Partisans on both sides have turned the August congressional recess into a running battle in the war over health care reform. The issue will be part of the message President Barack Obama brings to Colorado on Saturday when he visits Grand Junction as part of a four-state Western swing.
Sensing they may have found the issue to break the Obama administration’s long legislative winning streak, Republican organizers and conservative talk radio hosts are urging their sympathizers to call, e-mail and visit their representatives’ offices and town hall meetings to register their opposition to proposals to make health insurance mandatory and create a government-run option to provide it.

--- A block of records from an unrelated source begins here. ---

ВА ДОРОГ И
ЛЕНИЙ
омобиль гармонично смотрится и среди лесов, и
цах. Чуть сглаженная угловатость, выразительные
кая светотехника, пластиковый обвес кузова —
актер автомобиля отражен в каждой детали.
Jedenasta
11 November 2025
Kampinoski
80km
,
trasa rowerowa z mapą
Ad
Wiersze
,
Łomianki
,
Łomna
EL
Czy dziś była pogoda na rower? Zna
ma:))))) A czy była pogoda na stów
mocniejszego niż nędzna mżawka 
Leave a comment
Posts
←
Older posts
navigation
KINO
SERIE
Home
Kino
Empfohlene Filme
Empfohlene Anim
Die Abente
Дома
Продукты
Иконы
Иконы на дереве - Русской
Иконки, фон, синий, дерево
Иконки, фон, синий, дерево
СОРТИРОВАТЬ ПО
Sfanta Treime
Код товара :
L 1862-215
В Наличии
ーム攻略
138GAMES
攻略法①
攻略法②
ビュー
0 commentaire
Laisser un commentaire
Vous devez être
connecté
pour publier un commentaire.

At some events, the protesters have turned abusive. Members of Congress have been shouted down at town-hall meetings in Michigan, Missouri and Florida.

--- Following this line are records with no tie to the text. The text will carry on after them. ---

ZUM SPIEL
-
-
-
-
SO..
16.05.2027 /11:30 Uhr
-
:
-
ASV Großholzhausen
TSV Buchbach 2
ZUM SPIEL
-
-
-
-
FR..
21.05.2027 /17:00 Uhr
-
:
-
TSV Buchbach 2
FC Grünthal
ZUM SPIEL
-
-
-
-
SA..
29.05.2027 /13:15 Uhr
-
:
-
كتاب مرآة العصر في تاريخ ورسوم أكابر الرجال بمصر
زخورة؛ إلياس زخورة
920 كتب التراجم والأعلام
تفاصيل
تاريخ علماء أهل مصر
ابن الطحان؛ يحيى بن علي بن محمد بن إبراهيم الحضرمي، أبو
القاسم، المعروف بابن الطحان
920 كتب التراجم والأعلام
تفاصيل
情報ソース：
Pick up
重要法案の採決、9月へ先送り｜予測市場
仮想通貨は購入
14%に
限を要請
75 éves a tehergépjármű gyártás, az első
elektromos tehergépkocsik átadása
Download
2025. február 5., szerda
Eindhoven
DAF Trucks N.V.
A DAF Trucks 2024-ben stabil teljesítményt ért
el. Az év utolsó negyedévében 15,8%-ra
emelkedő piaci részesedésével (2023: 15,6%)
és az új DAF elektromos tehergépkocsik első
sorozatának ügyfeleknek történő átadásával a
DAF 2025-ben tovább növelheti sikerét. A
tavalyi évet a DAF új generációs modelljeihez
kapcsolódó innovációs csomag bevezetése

“I’m a little bit shocked at the degree of nastiness,” Waak said. She said right-wing rabble-rousers were exploiting a climate of anxiety created by the recession.
Dick Wadhams, chairman of the Colorado GOP, said the reaction by “public-spirited citizens” was fully justified. “The more the public has locked in on the details of the Obama-Reid-Pelosi health care reform plan, the more the public doesn’t like it,” he said Monday. “That’s why you’re seeing an outpouring of public opposition.”

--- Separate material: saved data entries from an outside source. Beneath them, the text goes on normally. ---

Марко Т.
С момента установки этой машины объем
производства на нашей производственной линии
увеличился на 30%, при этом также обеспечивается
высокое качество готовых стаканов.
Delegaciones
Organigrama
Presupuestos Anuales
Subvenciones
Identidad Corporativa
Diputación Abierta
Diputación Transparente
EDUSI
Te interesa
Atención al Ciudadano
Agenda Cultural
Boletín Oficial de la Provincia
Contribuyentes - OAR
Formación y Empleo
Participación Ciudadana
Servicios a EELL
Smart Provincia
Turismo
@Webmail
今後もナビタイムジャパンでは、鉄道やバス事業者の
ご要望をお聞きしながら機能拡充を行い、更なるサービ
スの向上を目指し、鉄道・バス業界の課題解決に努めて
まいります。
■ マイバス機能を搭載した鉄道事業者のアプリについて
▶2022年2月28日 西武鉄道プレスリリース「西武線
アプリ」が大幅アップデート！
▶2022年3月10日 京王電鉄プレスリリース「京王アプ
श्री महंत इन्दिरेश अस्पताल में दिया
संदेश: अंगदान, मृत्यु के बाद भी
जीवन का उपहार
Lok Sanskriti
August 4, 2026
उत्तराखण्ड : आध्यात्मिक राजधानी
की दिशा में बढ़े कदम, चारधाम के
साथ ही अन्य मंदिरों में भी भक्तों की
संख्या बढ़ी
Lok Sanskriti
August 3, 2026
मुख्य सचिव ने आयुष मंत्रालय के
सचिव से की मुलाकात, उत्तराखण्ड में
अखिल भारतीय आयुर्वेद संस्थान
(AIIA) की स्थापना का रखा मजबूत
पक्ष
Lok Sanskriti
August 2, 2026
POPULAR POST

Liberal groups aren’t exactly sitting on their hands. Organizing for America, the successor group to the Obama campaign, is sending customized e-mails to its supporters encouraging them to visit the local offices of members of Congress this week to voice their support for health care reform. E-mails in the Colorado Springs area provide directions to the local offices of Rep. Doug Lamborn, R-Colorado Springs, a foe of the health-care proposals, and Sen. Michael Bennet, who supports a public-option health care plan but insists that it not increase the budget deficit.
Colorado’s congressional delegation has been spared any ugly scenes, so far.
Rep. Ed Perlmutter, D-Golden, drew a crowd of at least 250 to his face-the-voters meeting in Brighton Saturday. Most such meetings draw “anywhere between five and 25,” his spokeswoman said. Supporters and opponents of the health care proposals waved signs and banners at the meeting, but it went off peacefully.
Rep. Jared Polis, D-Boulder, has a busy town-hall dance card, with one event last week and five more scheduled before Congress reconvenes Sept. 8.
But other Colorado Democrats haven’t yet risked public confrontation. Rep. Diana DeGette, D-Denver, conducted a “telephone town hall” last week but has scheduled no face-to-face meetings open to the public. Neither has Rep. John Salazar, D-Manassa. Staffers for Rep. Betsy Markey, D-Fort Collins, were reported to be weighing “security concerns” before scheduling any town-hall meetings this month.
Lamborn has tentatively scheduled two town-hall meetings, in Woodland Park on Aug. 18 and a week later in Cañon City.
Rep. Mike Coffman, R-Aurora, is scheduled to meet with the public on Wednesday in Littleton, and his Web site promises two more town hall meetings during the recess.